«Una ferita grave inflitta alla giustizia e alla pace». Le parole di Benedetto XVI in riferimento alle unioni di persone dello stesso sesso non smettono di fare discutere. Chi immaginava una reazione polemica da parte delle associazioni per i diritti degli omosessuali si è invece trovato di fronte allo sdegno e alla confusione della maggior parte dei cattolici, di qualunque orientamento sessuale. A Catania, l’Arcigay etnea ha risposto a modo suo: volantinando ai fedeli in uscita della messa delle 11 in Cattedrale una lettera al vescovo cittadino e una preghiera al Signore. Pochi giorni prima, alcuni adesivi con scritto «Io non sono un pericolo per la pace. E tu?» erano stati appiccicati per terra, sul sagrato. Dentro la chiesa, dall’altare, nessuna risposta. Nemmeno un cenno all’iniziativa.
«Chi di noi crede continuerà ad andare a messa – spiega il presidente Giovanni Caloggero – Le parole del papa non cambiano niente. Sono state solo un clamoroso autogol per la Chiesa stessa: non fanno male a noi omosessuali, ma al Cristianesimo». La stessa calma, senza alcuna sorpresa, di Seby Cammisuli, responsabile del gruppo giovani dell’Arcigay catanese. «Quello che a me dà più fastidio è l’ipocrisia – commenta – Quella di un’istituzione all’interno della quale ci sono moltissimi omosessuali». Cammisuli non entra a seguire la messa. Resta fuori dalla Cattedrale a dividere i volantini a passanti e fedeli. Per lo più distratti. Molti rifiutano proprio di prendere in mano il pezzo di carta, come fosse una nuova invasiva forma di pubblicità sul sagrato. «Chi lo prende, però, non lo butta. E questo è già un bene», dice. Soprattutto i giovani e giovanissimi, tra i pochi che si soffermano a leggere almeno di cosa si tratta.
Cammisuli, 30 anni, da dieci anni trasferitosi a Catania da Pachino, è lì per spirito civile e non perché si senta offeso. «Da ragazzo ho frequentato per anni la parrocchia e mai ho visto capitare altrove le cose che capitano tra quelle mura», racconta.
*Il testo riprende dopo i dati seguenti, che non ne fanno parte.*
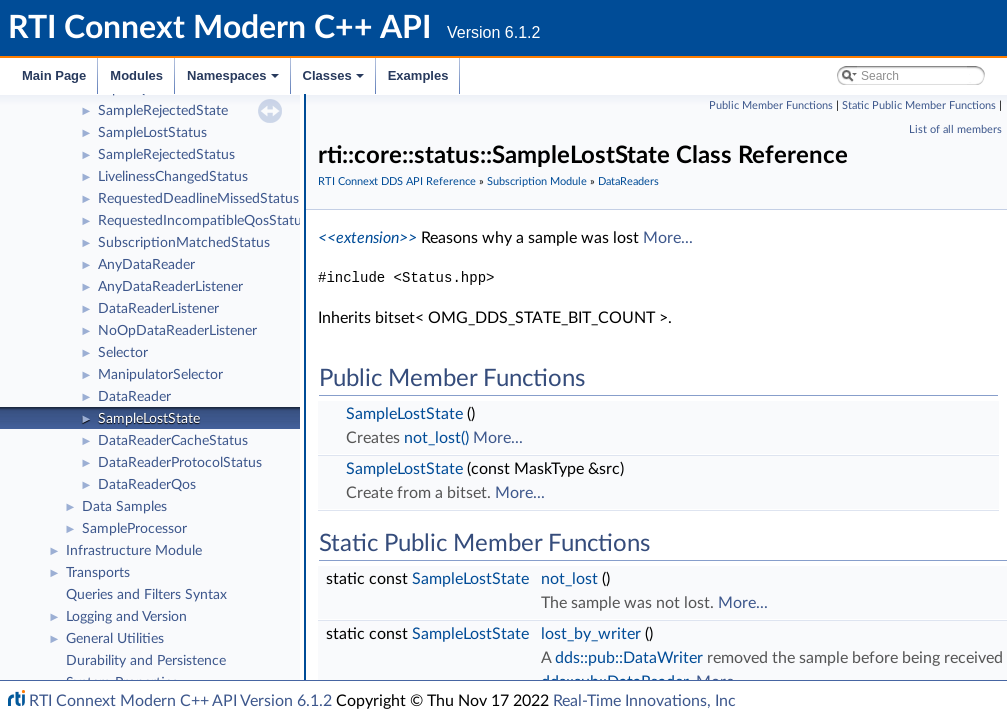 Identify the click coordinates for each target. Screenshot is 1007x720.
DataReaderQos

Su tutto, la demonizzazione degli affetti e delle sue manifestazioni fisiche: «A partire dall’abbraccio spontaneo di un bambino al suo catechista». «Una preoccupazione che nasconde una grande ipocrisia», sottolinea.
E lo sa bene Cammisuli. Che di sacerdoti ne ha frequentati, anche in senso biblico. «Sono stato a letto con due preti giovani – racconta – Non lo sapevo prima ma, quando l’ho scoperto, sono rimasto turbato. Come si fa a predicare una cosa e poi fare tutto il contrario?». Una pratica non troppo inusuale considerato l’alto numero di messaggi espliciti nelle chat room frequentate da omosessuali: «Prova l’emozione di scopare con un prete», recitano. «Io dico sempre a mia madre che mi dispiace solo di essere nato in questo periodo storico – spiega Cammisuli – Sono certo che in futuro non ci sarà più così bisogno di nascondersi o di combattere per essere accettati».
Una battaglia che non sempre trova sensibile chi ha ruoli di responsabilità. Come il pontefice appunto. «Il Signore ci ha dato due soli comandamenti: “Ama Dio più di te stesso e il prossimo tuo come te stesso”. Ma il papa il secondo deve averlo dimenticato», commenta Caloggero che, da fedele autentico, cita la Bibbia in scioltezza. Una frase, quella di Benedetto XVI, ancora più preoccupante perché quasi contemporanea a un’azione: «L’accoglienza rivolta al presidente del parlamento ugandese Rebecca Kadaga che si appresta a proporre e far approvare la Kill the gay bill. Una legge che, come chiaramente indica la sua denominazione, prevede anche la pena capitale per atti omosessuali – spiega l’Arcigay nel volantino – La “gentile signora” non solo è stata accolta ma anche benedetta dallo stesso pontefice».